Mycobacterium tuberculosis- An Overview

Last Updated on December 23, 2020 by Sagar Aryal

Mycobacterium tuberculosis

Habitat of Mycobacterium tuberculosis

  1. Human is only a known reservoir.
  2. Usually found in the lungs but can also live in any part of the body.
  3. They may be obligate pathogen, facultative or opportunistic pathogens, or free living.
  4. Usually infect the mono-nuclear phagocytes.
  5. Can also be infected by the consumption of unpasteurized milk.
  6. Can survive for weeks in the dust, on carpets or clothes, for months in sputum.
  7. They are also found in soil and water.

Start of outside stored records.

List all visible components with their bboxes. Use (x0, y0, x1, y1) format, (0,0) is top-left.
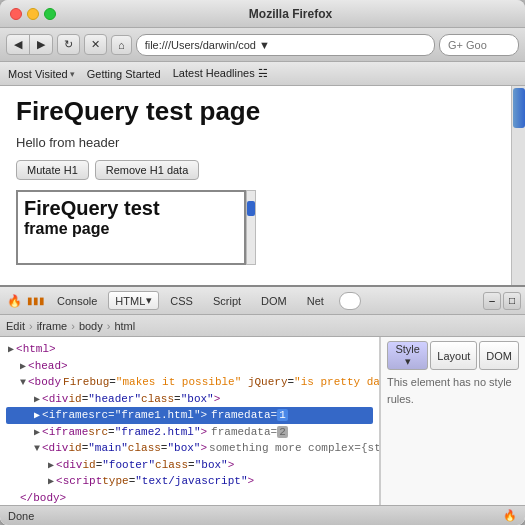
firebug-icon[interactable]: 🔥 (4, 291, 24, 311)
nav-bar: ◀ ▶ ↻ ✕ ⌂ (0, 28, 525, 62)
close-button[interactable] (10, 8, 22, 20)
breadcrumb-bar: Edit › iframe › body › html (0, 315, 525, 337)
url-bar[interactable] (136, 34, 435, 56)
back-button[interactable]: ◀ (7, 35, 30, 54)
toggle-iframe2[interactable]: ▶ (34, 425, 40, 440)
tree-row-iframe2[interactable]: ▶ <iframe src="frame2.html" > framedata=… (6, 424, 373, 441)
traffic-lights (10, 8, 56, 20)
script-tab[interactable]: Script (204, 292, 250, 310)
tree-row-html[interactable]: ▶ <html> (6, 341, 373, 358)
iframe-subtitle: frame page (24, 220, 238, 238)
tree-row-footer-div[interactable]: ▶ <div id="footer" class="box" > (6, 457, 373, 474)
content-area: FireQuery test page Hello from header Mu… (0, 86, 525, 525)
browser-window: Mozilla Firefox ◀ ▶ ↻ ✕ ⌂ Most Visited ▾… (0, 0, 525, 525)
tree-row-head[interactable]: ▶ <head> (6, 358, 373, 375)
mutate-h1-button[interactable]: Mutate H1 (16, 160, 89, 180)
bookmark-getting-started[interactable]: Getting Started (87, 68, 161, 80)
tree-row-body[interactable]: ▼ <body Firebug="makes it possible" jQue… (6, 374, 373, 391)
breadcrumb-edit[interactable]: Edit (6, 320, 25, 332)
breadcrumb-iframe[interactable]: iframe (37, 320, 68, 332)
bookmark-latest-headlines[interactable]: Latest Headlines ☵ (173, 67, 268, 80)
toggle-script[interactable]: ▶ (48, 474, 54, 489)
layout-tab[interactable]: Layout (430, 341, 477, 370)
style-tab[interactable]: Style ▾ (387, 341, 428, 370)
devtools-collapse-button[interactable]: – (483, 292, 501, 310)
toggle-head[interactable]: ▶ (20, 359, 26, 374)
devtools-toolbar: 🔥 ▮▮▮ Console HTML ▾ CSS Script DOM Net … (0, 287, 525, 315)
tree-row-iframe1[interactable]: ▶ <iframe src="frame1.html" > framedata=… (6, 407, 373, 424)
dom-tab[interactable]: DOM (252, 292, 296, 310)
stop-button[interactable]: ✕ (84, 34, 107, 55)
css-tab[interactable]: CSS (161, 292, 202, 310)
tree-row-script[interactable]: ▶ <script type="text/javascript" > (6, 473, 373, 490)
page-content: FireQuery test page Hello from header Mu… (0, 86, 511, 285)
devtools-end-buttons: – □ (483, 292, 521, 310)
breadcrumb-separator-3: › (107, 320, 111, 332)
search-bar[interactable] (439, 34, 519, 56)
tree-row-header-div[interactable]: ▶ <div id="header" class="box" > (6, 391, 373, 408)
status-bar: Done 🔥 (0, 505, 525, 525)
bookmark-most-visited[interactable]: Most Visited ▾ (8, 68, 75, 80)
nav-arrows: ◀ ▶ (6, 34, 53, 55)
toggle-iframe1[interactable]: ▶ (34, 408, 40, 423)
no-style-text: This element has no style rules. (387, 374, 519, 407)
maximize-button[interactable] (44, 8, 56, 20)
breadcrumb-html[interactable]: html (114, 320, 135, 332)
window-title: Mozilla Firefox (66, 7, 515, 21)
toggle-footer-div[interactable]: ▶ (48, 458, 54, 473)
breadcrumb-body[interactable]: body (79, 320, 103, 332)
devtools-search-input[interactable] (339, 292, 361, 310)
status-icon: 🔥 (503, 509, 517, 522)
browser-content: FireQuery test page Hello from header Mu… (0, 86, 525, 525)
toggle-body[interactable]: ▼ (20, 375, 26, 390)
page-subtitle: Hello from header (16, 135, 495, 150)
bookmarks-bar: Most Visited ▾ Getting Started Latest He… (0, 62, 525, 86)
toggle-header-div[interactable]: ▶ (34, 392, 40, 407)
devtools-content: ▶ <html> ▶ <head> ▼ <body Firebug="makes… (0, 337, 525, 505)
dom-styles-tab[interactable]: DOM (479, 341, 519, 370)
iframe-preview: FireQuery test frame page (16, 190, 246, 265)
devtools-panel: 🔥 ▮▮▮ Console HTML ▾ CSS Script DOM Net … (0, 285, 525, 505)
toggle-html[interactable]: ▶ (8, 342, 14, 357)
tree-row-main-div[interactable]: ▼ <div id="main" class="box" > something… (6, 440, 373, 457)
iframe-title: FireQuery test (24, 196, 238, 220)
title-bar: Mozilla Firefox (0, 0, 525, 28)
breadcrumb-separator-1: › (29, 320, 33, 332)
forward-button[interactable]: ▶ (30, 35, 52, 54)
home-button[interactable]: ⌂ (111, 35, 132, 55)
scrollbar-thumb[interactable] (513, 88, 525, 128)
button-row: Mutate H1 Remove H1 data (16, 160, 495, 180)
chevron-down-icon: ▾ (70, 69, 75, 79)
html-tree-pane[interactable]: ▶ <html> ▶ <head> ▼ <body Firebug="makes… (0, 337, 380, 505)
remove-h1-data-button[interactable]: Remove H1 data (95, 160, 200, 180)
bookmark-label: Getting Started (87, 68, 161, 80)
bookmark-label: Latest Headlines ☵ (173, 67, 268, 80)
page-scrollbar[interactable] (511, 86, 525, 285)
refresh-button[interactable]: ↻ (57, 34, 80, 55)
devtools-detach-button[interactable]: □ (503, 292, 521, 310)
iframe-scrollbar[interactable] (246, 190, 256, 265)
page-title: FireQuery test page (16, 96, 495, 127)
html-tab[interactable]: HTML ▾ (108, 291, 159, 310)
iframe-scrollbar-thumb[interactable] (247, 201, 255, 216)
status-text: Done (8, 510, 34, 522)
console-tab[interactable]: Console (48, 292, 106, 310)
page-with-scrollbar: FireQuery test page Hello from header Mu… (0, 86, 525, 285)
bookmark-label: Most Visited (8, 68, 68, 80)
minimize-button[interactable] (27, 8, 39, 20)
bar-chart-icon[interactable]: ▮▮▮ (26, 291, 46, 311)
styles-pane: Style ▾ Layout DOM This element has no s… (380, 337, 525, 505)
tree-row-close-body[interactable]: </body> (6, 490, 373, 506)
breadcrumb-separator-2: › (71, 320, 75, 332)
iframe-preview-container: FireQuery test frame page (16, 190, 495, 265)
styles-toolbar: Style ▾ Layout DOM (387, 341, 519, 370)
toggle-main-div[interactable]: ▼ (34, 441, 40, 456)
net-tab[interactable]: Net (298, 292, 333, 310)
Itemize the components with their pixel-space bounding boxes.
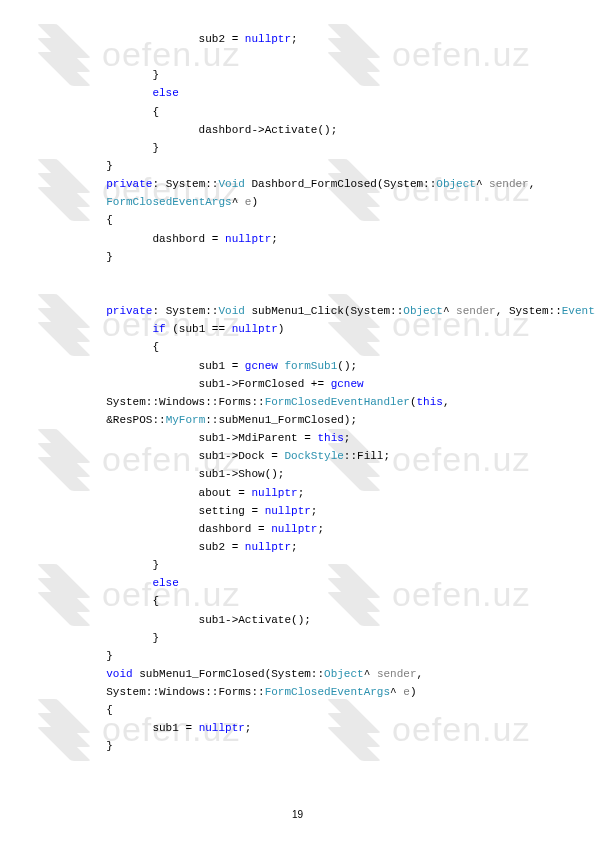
code-text: Dashbord_FormClosed(System:: [245, 178, 436, 190]
type-myform: MyForm [166, 414, 206, 426]
code-text: about = [60, 487, 251, 499]
code-text: subMenu1_FormClosed(System:: [133, 668, 324, 680]
code-text: &ResPOS:: [60, 414, 166, 426]
code-text: { [60, 341, 159, 353]
code-text: } [60, 142, 159, 154]
type-formclosedeventargs: FormClosedEventArgs [265, 686, 390, 698]
code-text: } [60, 251, 113, 263]
code-text: ::Fill; [344, 450, 390, 462]
keyword-nullptr: nullptr [245, 541, 291, 553]
code-text [60, 668, 106, 680]
code-text: ::subMenu1_FormClosed); [205, 414, 357, 426]
code-text: dashbord = [60, 523, 271, 535]
keyword-nullptr: nullptr [245, 33, 291, 45]
code-text: sub1->Dock = [60, 450, 284, 462]
code-text: ; [298, 487, 305, 499]
code-text: sub1 = [60, 360, 245, 372]
code-text: sub2 = [60, 541, 245, 553]
code-text: } [60, 632, 159, 644]
keyword-if: if [152, 323, 165, 335]
type-object: Object [324, 668, 364, 680]
code-text: sub1 = [60, 722, 199, 734]
code-text: , [416, 668, 429, 680]
type-void: Void [218, 178, 244, 190]
type-dockstyle: DockStyle [284, 450, 343, 462]
code-text: } [60, 69, 159, 81]
code-text [60, 577, 152, 589]
code-text: sub1->Show(); [60, 468, 284, 480]
keyword-nullptr: nullptr [225, 233, 271, 245]
keyword-private: private [106, 178, 152, 190]
code-text: setting = [60, 505, 265, 517]
keyword-else: else [152, 87, 178, 99]
code-text: System::Windows::Forms:: [60, 686, 265, 698]
code-text: subMenu1_Click(System:: [245, 305, 403, 317]
code-text: ^ [476, 178, 489, 190]
code-text: ; [245, 722, 252, 734]
type-object: Object [403, 305, 443, 317]
code-text [60, 178, 106, 190]
code-text: ) [251, 196, 258, 208]
keyword-void: void [106, 668, 132, 680]
code-content: sub2 = nullptr; } else { dashbord->Activ… [0, 0, 595, 756]
type-formclosedeventhandler: FormClosedEventHandler [265, 396, 410, 408]
code-text: ^ [232, 196, 245, 208]
code-text [60, 305, 106, 317]
keyword-nullptr: nullptr [251, 487, 297, 499]
keyword-nullptr: nullptr [271, 523, 317, 535]
code-text: , [443, 396, 456, 408]
code-text: { [60, 595, 159, 607]
code-text: , [529, 178, 542, 190]
code-text: sub1->MdiParent = [60, 432, 317, 444]
code-text: ; [344, 432, 351, 444]
keyword-else: else [152, 577, 178, 589]
code-text: } [60, 740, 113, 752]
code-text: System::Windows::Forms:: [60, 396, 265, 408]
type-object: Object [436, 178, 476, 190]
code-text [60, 87, 152, 99]
keyword-nullptr: nullptr [232, 323, 278, 335]
code-text: ^ [390, 686, 403, 698]
code-text: { [60, 106, 159, 118]
keyword-nullptr: nullptr [199, 722, 245, 734]
code-text: ; [291, 33, 298, 45]
code-text: : System:: [152, 305, 218, 317]
code-text: { [60, 214, 113, 226]
code-text: } [60, 160, 113, 172]
keyword-nullptr: nullptr [265, 505, 311, 517]
code-text: ) [278, 323, 285, 335]
keyword-this: this [416, 396, 442, 408]
keyword-this: this [317, 432, 343, 444]
code-text [60, 323, 152, 335]
type-void: Void [218, 305, 244, 317]
code-text: ) [410, 686, 417, 698]
code-text: { [60, 704, 113, 716]
param-sender: sender [489, 178, 529, 190]
code-text: ; [291, 541, 298, 553]
code-text: ^ [443, 305, 456, 317]
param-sender: sender [456, 305, 496, 317]
code-text [60, 196, 106, 208]
code-text: sub1->FormClosed += [60, 378, 331, 390]
code-text: dashbord->Activate(); [60, 124, 337, 136]
code-text: ^ [364, 668, 377, 680]
code-text: sub2 = [60, 33, 245, 45]
keyword-private: private [106, 305, 152, 317]
type-eventargs: EventArgs [562, 305, 595, 317]
keyword-gcnew: gcnew [331, 378, 364, 390]
code-text: sub1->Activate(); [60, 614, 311, 626]
code-text: dashbord = [60, 233, 225, 245]
code-text: , System:: [496, 305, 562, 317]
code-text: ; [317, 523, 324, 535]
code-text: (); [337, 360, 357, 372]
page-number: 19 [0, 809, 595, 820]
code-text: ; [311, 505, 318, 517]
code-text: ; [271, 233, 278, 245]
type-formsub1: formSub1 [284, 360, 337, 372]
code-text: } [60, 650, 113, 662]
type-formclosedeventargs: FormClosedEventArgs [106, 196, 231, 208]
param-sender: sender [377, 668, 417, 680]
code-text: } [60, 559, 159, 571]
code-text: : System:: [152, 178, 218, 190]
keyword-gcnew: gcnew [245, 360, 278, 372]
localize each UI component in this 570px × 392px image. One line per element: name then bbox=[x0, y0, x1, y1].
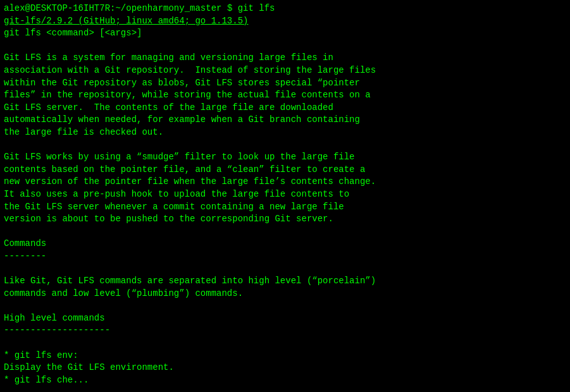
commands-header: Commands bbox=[4, 238, 566, 250]
blank-line-2 bbox=[4, 139, 566, 152]
blank-line-6 bbox=[4, 337, 566, 350]
bullet-2-partial: * git lfs che... bbox=[4, 374, 566, 387]
blank-line-3 bbox=[4, 226, 566, 238]
version-line: git-lfs/2.9.2 (GitHub; linux amd64; go 1… bbox=[4, 15, 566, 28]
high-level-header: High level commands bbox=[4, 312, 566, 325]
usage-line: git lfs <command> [<args>] bbox=[4, 27, 566, 40]
paragraph-1: Git LFS is a system for managing and ver… bbox=[4, 52, 566, 138]
commands-desc: Like Git, Git LFS commands are separated… bbox=[4, 275, 566, 300]
blank-line-4 bbox=[4, 262, 566, 275]
blank-line-1 bbox=[4, 40, 566, 52]
bullet-1-desc: Display the Git LFS environment. bbox=[4, 362, 566, 374]
prompt-command: git lfs bbox=[238, 3, 275, 13]
commands-divider: -------- bbox=[4, 250, 566, 263]
prompt-path: ~/openharmony_master bbox=[115, 3, 221, 13]
paragraph-2: Git LFS works by using a “smudge” filter… bbox=[4, 151, 566, 226]
terminal: alex@DESKTOP-16IHT7R:~/openharmony_maste… bbox=[0, 0, 570, 392]
blank-line-5 bbox=[4, 300, 566, 312]
high-level-divider: -------------------- bbox=[4, 324, 566, 337]
prompt-line: alex@DESKTOP-16IHT7R:~/openharmony_maste… bbox=[4, 3, 566, 15]
prompt-user: alex@DESKTOP-16IHT7R bbox=[4, 3, 110, 13]
bullet-1-cmd: * git lfs env: bbox=[4, 350, 566, 362]
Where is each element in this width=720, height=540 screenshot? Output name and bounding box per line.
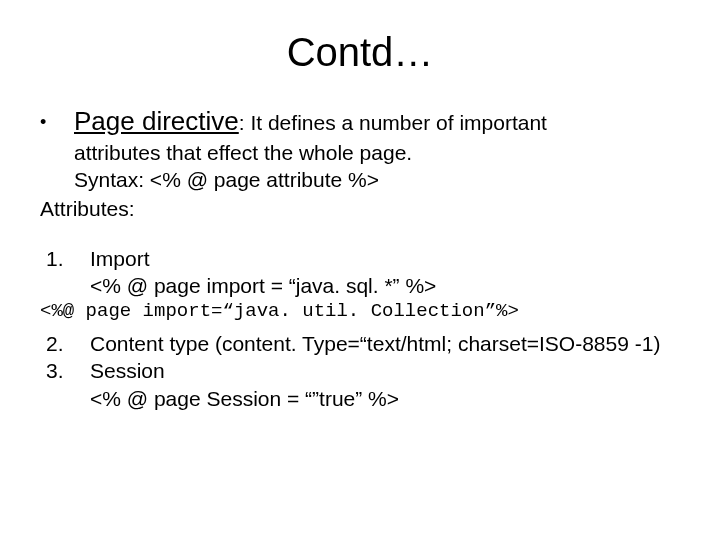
slide-body: • Page directive: It defines a number of…	[40, 105, 680, 412]
slide-title: Contd…	[40, 30, 680, 75]
list-number: 1.	[40, 245, 90, 272]
page-directive-label: Page directive	[74, 106, 239, 136]
bullet-text: Page directive: It defines a number of i…	[74, 105, 680, 139]
attributes-label: Attributes:	[40, 195, 680, 222]
syntax-line: Syntax: <% @ page attribute %>	[74, 166, 680, 193]
list-item: 2. Content type (content. Type=“text/htm…	[40, 330, 680, 357]
list-number: 3.	[40, 357, 90, 384]
import-label: Import	[90, 245, 150, 272]
content-type-line: Content type (content. Type=“text/html; …	[90, 330, 660, 357]
list-number: 2.	[40, 330, 90, 357]
session-example: <% @ page Session = “”true” %>	[90, 385, 399, 412]
session-label: Session	[90, 357, 165, 384]
list-item: 3. Session	[40, 357, 680, 384]
bullet-item: • Page directive: It defines a number of…	[40, 105, 680, 139]
list-item: 1. Import	[40, 245, 680, 272]
list-item: <% @ page import = “java. sql. *” %>	[40, 272, 680, 299]
import-example: <% @ page import = “java. sql. *” %>	[90, 272, 436, 299]
slide: Contd… • Page directive: It defines a nu…	[0, 0, 720, 540]
import-mono-line: <%@ page import=“java. util. Collection”…	[40, 299, 680, 324]
page-directive-desc: : It defines a number of important	[239, 111, 547, 134]
bullet-continuation: attributes that effect the whole page.	[74, 139, 680, 166]
list-item: <% @ page Session = “”true” %>	[40, 385, 680, 412]
bullet-marker: •	[40, 105, 74, 134]
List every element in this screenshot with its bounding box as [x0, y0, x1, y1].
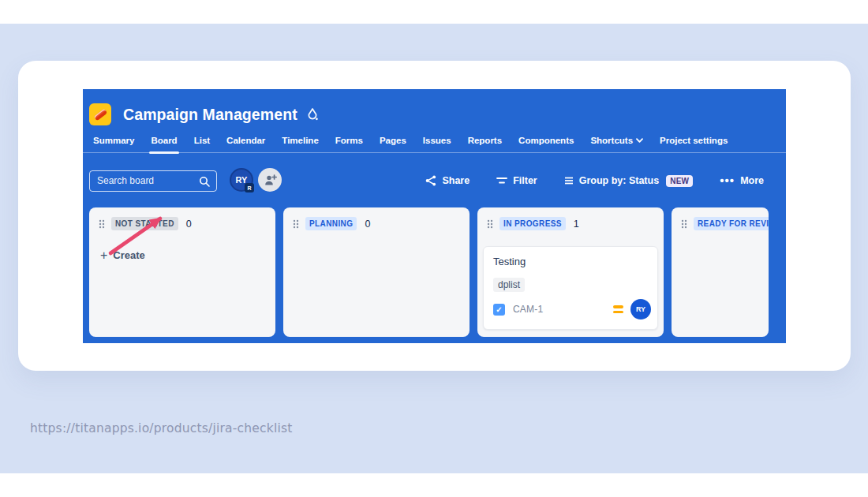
tab-list[interactable]: List [194, 136, 210, 145]
assignee-avatar[interactable]: RY [630, 299, 651, 320]
tab-forms[interactable]: Forms [335, 136, 363, 145]
tab-summary[interactable]: Summary [93, 136, 134, 145]
column-not-started: NOT STARTED 0 + Create [89, 207, 275, 337]
hero-panel: Campaign Management Summary Board List C… [0, 24, 868, 473]
filter-button[interactable]: Filter [496, 175, 537, 186]
user-avatar[interactable]: RY R [230, 168, 253, 192]
issue-count: 0 [186, 219, 192, 230]
person-plus-icon [264, 174, 277, 186]
group-by-button[interactable]: Group by: Status NEW [564, 175, 694, 187]
jira-board: Campaign Management Summary Board List C… [83, 89, 786, 343]
column-header: PLANNING 0 [293, 217, 460, 230]
rocket-icon [94, 109, 108, 121]
board-header: Campaign Management [89, 103, 318, 126]
drag-handle-icon[interactable] [293, 219, 299, 229]
filter-icon [496, 177, 507, 185]
board-columns: NOT STARTED 0 + Create [89, 207, 769, 337]
ink-droplet-icon [308, 108, 318, 121]
avatar-role-badge: R [245, 183, 254, 192]
create-issue-button[interactable]: + Create [100, 249, 266, 261]
column-header: IN PROGRESS 1 [487, 217, 654, 230]
status-badge: IN PROGRESS [499, 217, 566, 230]
status-badge: READY FOR REVIEW [694, 217, 769, 230]
tab-timeline[interactable]: Timeline [282, 136, 318, 145]
page-title: Campaign Management [123, 106, 297, 124]
filter-label: Filter [513, 175, 537, 186]
board-toolbar-actions: Share Filter [425, 170, 764, 191]
search-input[interactable] [97, 171, 196, 190]
status-badge: PLANNING [305, 217, 357, 230]
chevron-down-icon [636, 138, 643, 143]
page: Campaign Management Summary Board List C… [0, 0, 868, 497]
column-ready-for-review: READY FOR REVIEW [672, 207, 769, 337]
column-planning: PLANNING 0 [283, 207, 470, 337]
tab-reports[interactable]: Reports [468, 136, 502, 145]
tab-board[interactable]: Board [151, 136, 177, 145]
tab-issues[interactable]: Issues [423, 136, 451, 145]
drag-handle-icon[interactable] [487, 219, 493, 229]
more-label: More [740, 175, 764, 186]
nav-divider [83, 152, 786, 153]
tab-components[interactable]: Components [518, 136, 574, 145]
column-header: READY FOR REVIEW [681, 217, 759, 230]
issue-count: 1 [574, 219, 579, 230]
search-icon [199, 176, 210, 190]
issue-key: CAM-1 [513, 304, 543, 315]
group-by-label: Group by: Status [579, 175, 659, 186]
new-badge: NEW [666, 175, 693, 187]
issue-card[interactable]: Testing dplist ✓ CAM-1 RY [483, 246, 658, 330]
issue-count: 0 [365, 219, 370, 230]
tab-project-settings[interactable]: Project settings [660, 136, 728, 145]
column-header: NOT STARTED 0 [99, 217, 266, 230]
column-in-progress: IN PROGRESS 1 Testing dplist ✓ CAM-1 [477, 207, 664, 337]
plus-icon: + [100, 251, 107, 260]
issue-label-chip: dplist [493, 278, 525, 292]
more-icon: ••• [720, 177, 735, 185]
add-people-button[interactable] [258, 168, 282, 192]
tab-calendar[interactable]: Calendar [226, 136, 265, 145]
share-button[interactable]: Share [425, 175, 470, 186]
tab-shortcuts[interactable]: Shortcuts [590, 136, 643, 145]
screenshot-card: Campaign Management Summary Board List C… [18, 61, 851, 371]
drag-handle-icon[interactable] [99, 219, 105, 229]
board-search [89, 170, 217, 192]
status-badge: NOT STARTED [111, 217, 178, 230]
tab-shortcuts-label: Shortcuts [590, 136, 633, 145]
project-avatar-icon [89, 103, 111, 125]
tab-pages[interactable]: Pages [380, 136, 406, 145]
more-button[interactable]: ••• More [720, 175, 764, 186]
task-type-icon: ✓ [493, 304, 505, 316]
drag-handle-icon[interactable] [681, 219, 687, 229]
priority-medium-icon [613, 305, 623, 313]
project-nav: Summary Board List Calendar Timeline For… [93, 136, 728, 145]
issue-title: Testing [493, 256, 649, 267]
group-by-icon [564, 177, 574, 185]
share-icon [425, 175, 436, 186]
create-label: Create [113, 249, 144, 261]
share-label: Share [442, 175, 470, 186]
issue-card-footer: ✓ CAM-1 RY [493, 299, 651, 320]
url-caption: https://titanapps.io/products/jira-check… [30, 421, 292, 435]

Habitat and Morphology of Mycobacterium tuberculosis

Image Source: WebMD and NEJM.

Morphology of Mycobacterium tuberculosis

  1. Straight or slightly curved thin rod-shaped bacilli.
  2. Non-sporing, non-motile, non-capsulated bacteria.
  3. Acid-fast bacilli, neither gram +ve nor gram –ve.
  4. During acid-fast stain, they appear bright red to intensive purple with green/blue background.
  5. They measure 0.5 µm x 3 µm.
  6. Appears in single, in pairs, or small chumps.
  7. The high content of mycolic acid (50 to 60 %).
  8. The cell wall is rich in lipids and waxes.
  9. They are wrapped together due to the presence of fatty acids.
  10. Capable of intracellular growth.
  11. They are resistant to disinfectants, detergents, common antibiotics, dyes, stains, osmotic lysis, lethal oxidation, etc.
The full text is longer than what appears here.